Non-existence of positive eigenvalues of the Schrödinger operator in a domain with unbounded boundary (Q1181051)

Consider the Schrödinger equation (1) \((-\Delta+q-\lambda)\;u=0\) in \(D\subset\mathbb{R}^ n\) \((n\geq 2)\), where \(\lambda>0\), \(q\) complex valued. Let \(D_ \alpha=\{x\in\mathbb{R}^ n\mid x^ 1>| x|\cos(\alpha\pi/2)\}\), where \(1<\alpha<2\) and \(| x|=(x_ 1^ 2)+\cdots+x^ 2_ n)^{1/2}\).

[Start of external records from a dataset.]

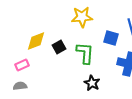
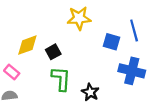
green L-shape: (85, 53) -> (61, 79), moved
pink rectangle: (22, 65) -> (12, 72), turned 64

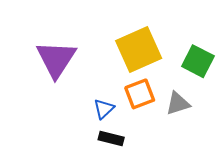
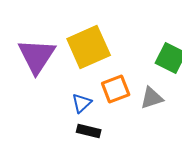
yellow square: (139, 50) -> (89, 47), moved

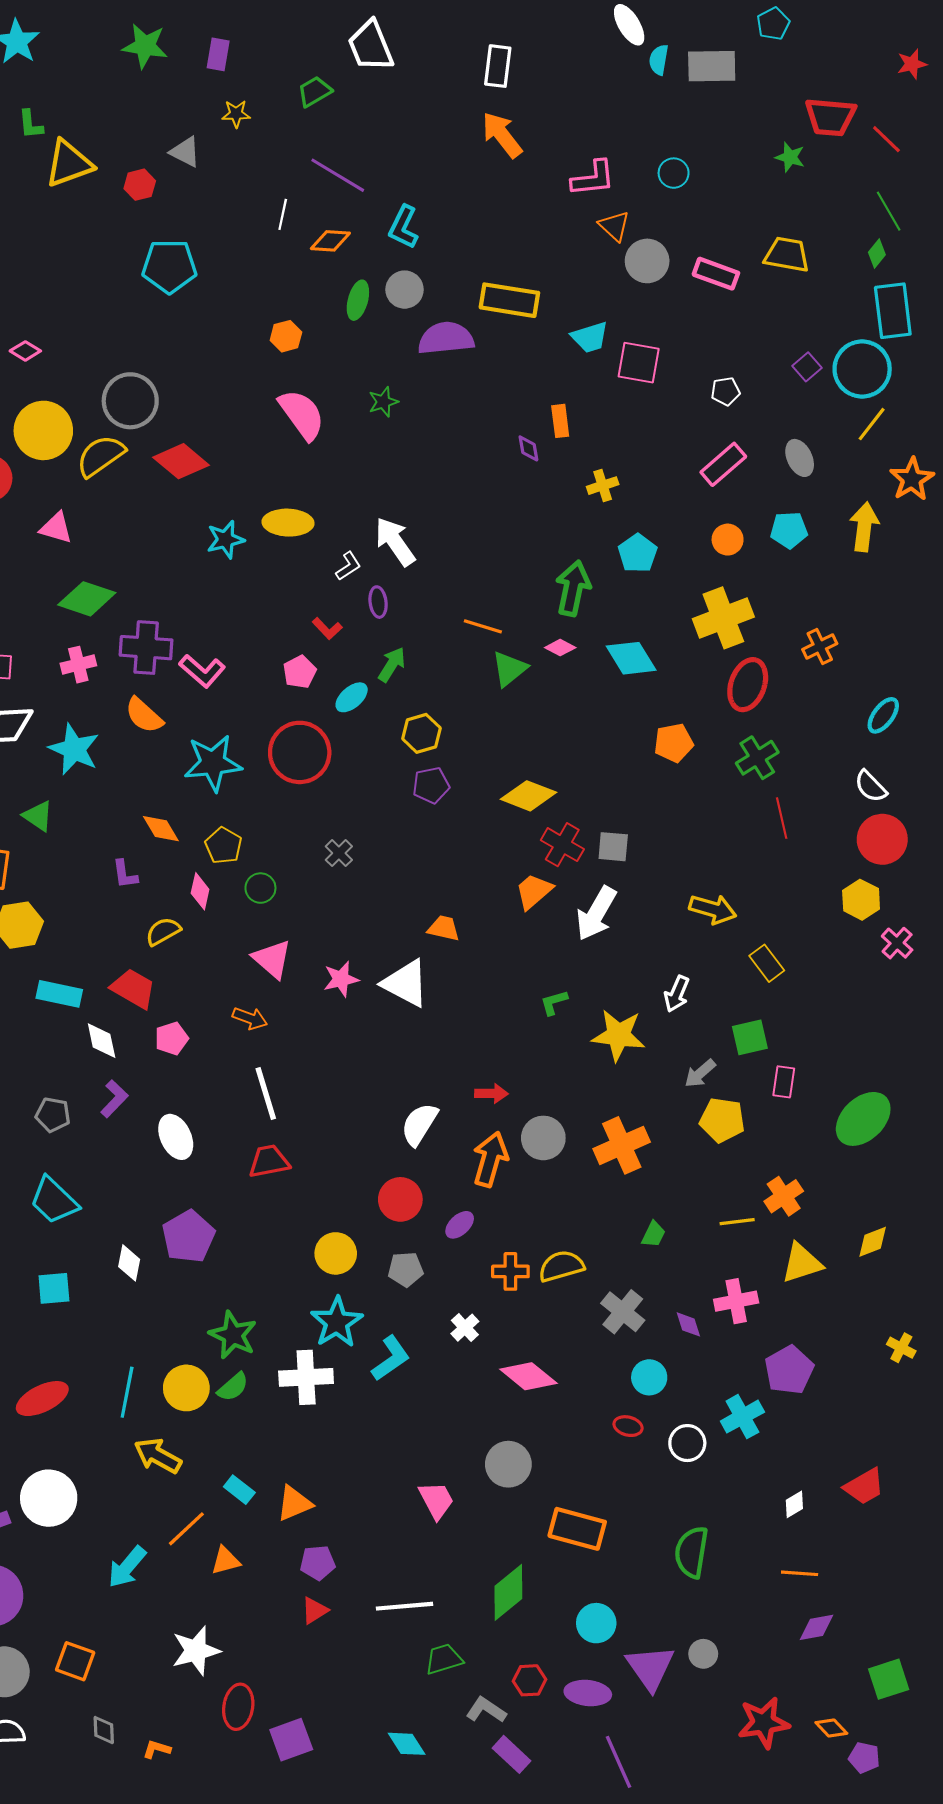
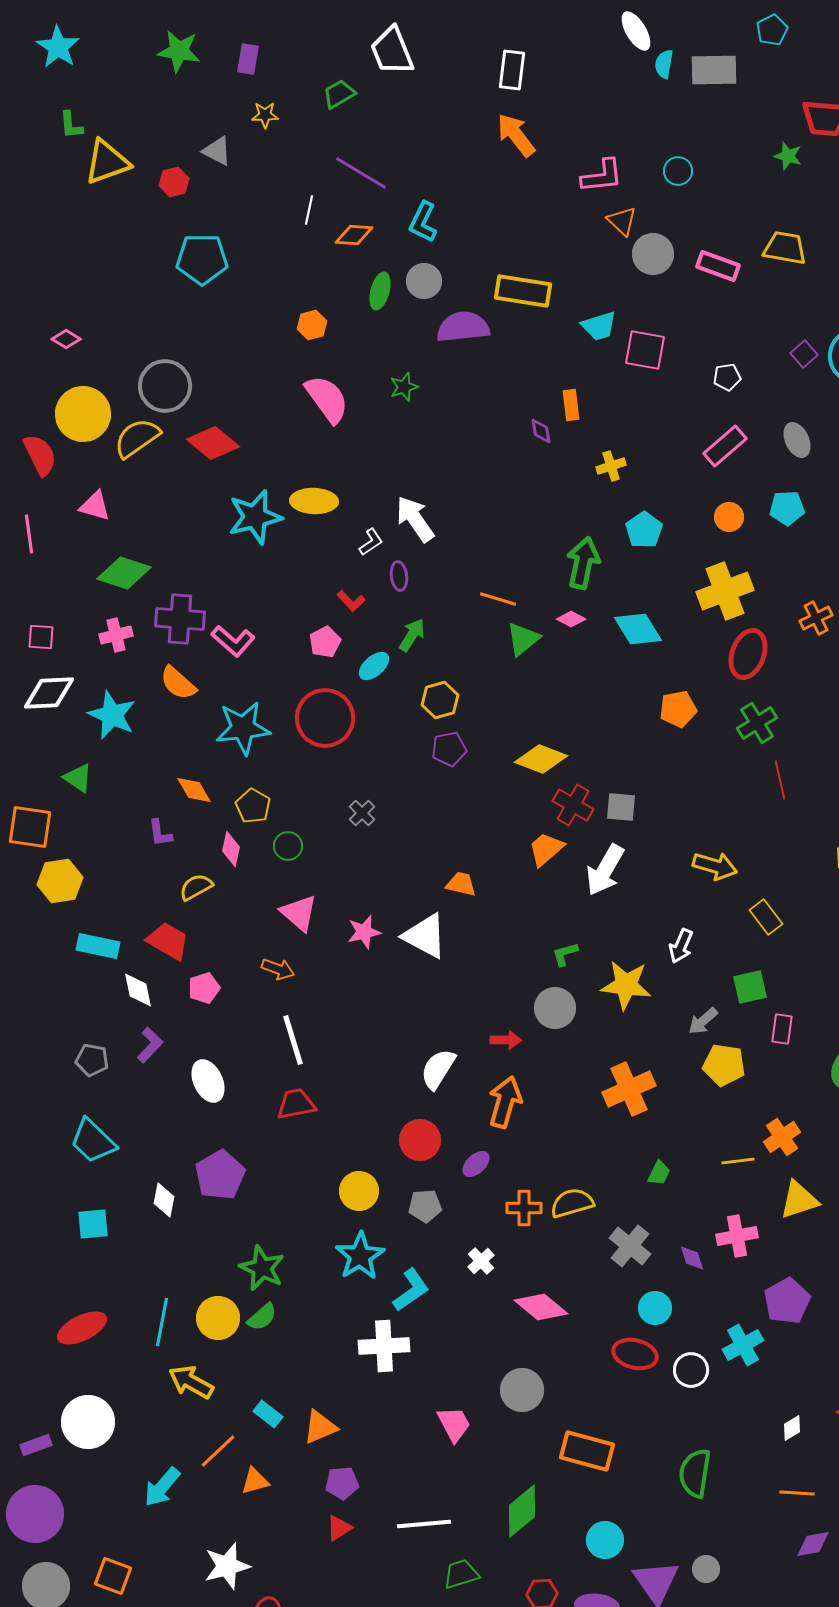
cyan star: (226, 540) -> (255, 517), size x1.5
gray circle: (543, 1138) -> (555, 1008), moved
white cross: (306, 1377) -> (384, 1346), moved
red ellipse: (628, 1426) -> (635, 1354), size x1.6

The author proves the following Theorem: Assume that \(D\) is larger that the half space \(x_ 1>0\) in the sense that there exists a constant \(c\) with \(1<c<2\) such that \(D\supset D_ c\), and assume that the following conditions are satisfied \[ q_ 1\text{ is real valued, of class } C^ 1(D),\text{ and } q_ 1(x)=o(1)\quad (| x|\to\infty\text{ in } D_ c).\leqno (i) \] \[ |\nabla q_ 1(x)|+| q_ 2(x)|=o(| x|^{-1})\quad (| x|\to\infty\text{ in } D_ c).\leqno (ii) \] (iii) There exist constants \(d\) and \(\delta>0\) such that \(1<d<c\), and \[ |\nabla q_ 1(x)| + | q_ 2(x)|=O(| x|{}^{-(2/c)-\delta})\quad (| x|\to\infty \text{ in } D_ c-D_ d). \] In addition assume that \(q\) is such that the unique continuation property holds for equation (1), i.e. if a solution \(u\) of (1) vanishes in an open set of \(D\), \(u\) vanishes in all of \(D\). Then if a solution \(u\) belongs to \(L^ 2(S)\), \(u\) vanishes identically: \(u\equiv 0\).